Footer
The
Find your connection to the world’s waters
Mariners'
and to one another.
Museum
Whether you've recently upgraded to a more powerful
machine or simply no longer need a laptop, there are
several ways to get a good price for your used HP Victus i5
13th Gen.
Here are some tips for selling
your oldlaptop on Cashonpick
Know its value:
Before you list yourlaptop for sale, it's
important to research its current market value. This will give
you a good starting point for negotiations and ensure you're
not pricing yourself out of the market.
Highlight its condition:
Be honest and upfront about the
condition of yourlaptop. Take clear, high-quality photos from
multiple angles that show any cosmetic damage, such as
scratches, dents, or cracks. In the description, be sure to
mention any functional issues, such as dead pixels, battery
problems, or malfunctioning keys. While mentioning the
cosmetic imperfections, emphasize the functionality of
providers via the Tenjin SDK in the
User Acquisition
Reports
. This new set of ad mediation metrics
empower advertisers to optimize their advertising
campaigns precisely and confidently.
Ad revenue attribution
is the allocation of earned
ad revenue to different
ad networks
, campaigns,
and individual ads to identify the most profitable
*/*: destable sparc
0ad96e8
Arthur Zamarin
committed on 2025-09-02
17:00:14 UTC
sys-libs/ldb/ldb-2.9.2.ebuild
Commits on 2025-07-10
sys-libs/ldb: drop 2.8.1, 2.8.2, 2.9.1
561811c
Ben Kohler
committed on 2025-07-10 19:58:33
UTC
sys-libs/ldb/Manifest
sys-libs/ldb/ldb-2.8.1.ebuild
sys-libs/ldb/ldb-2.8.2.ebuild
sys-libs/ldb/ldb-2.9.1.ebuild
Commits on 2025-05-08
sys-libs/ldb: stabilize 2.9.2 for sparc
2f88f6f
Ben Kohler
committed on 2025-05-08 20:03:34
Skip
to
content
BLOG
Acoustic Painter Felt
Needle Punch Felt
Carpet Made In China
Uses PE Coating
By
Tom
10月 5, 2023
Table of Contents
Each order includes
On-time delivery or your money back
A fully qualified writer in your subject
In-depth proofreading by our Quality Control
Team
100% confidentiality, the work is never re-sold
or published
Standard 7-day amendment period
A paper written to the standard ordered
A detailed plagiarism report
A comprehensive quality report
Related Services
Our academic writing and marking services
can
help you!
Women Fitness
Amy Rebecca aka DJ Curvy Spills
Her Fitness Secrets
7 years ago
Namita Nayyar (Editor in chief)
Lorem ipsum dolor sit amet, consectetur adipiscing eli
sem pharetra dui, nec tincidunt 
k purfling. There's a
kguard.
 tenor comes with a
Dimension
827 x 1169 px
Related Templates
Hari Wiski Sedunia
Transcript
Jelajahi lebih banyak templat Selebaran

▬▬▬

Your assignment => After locating the line with "Lorem ipsum dolor", please repeat it and every line after it exactly, through the end of the data above.

Solution to this problem =>
Lorem ipsum dolor sit amet, consectetur adipiscing eli
sem pharetra dui, nec tincidunt 
k purfling. There's a
kguard.
 tenor comes with a
Dimension
827 x 1169 px
Related Templates
Hari Wiski Sedunia
Transcript
Jelajahi lebih banyak templat Selebaran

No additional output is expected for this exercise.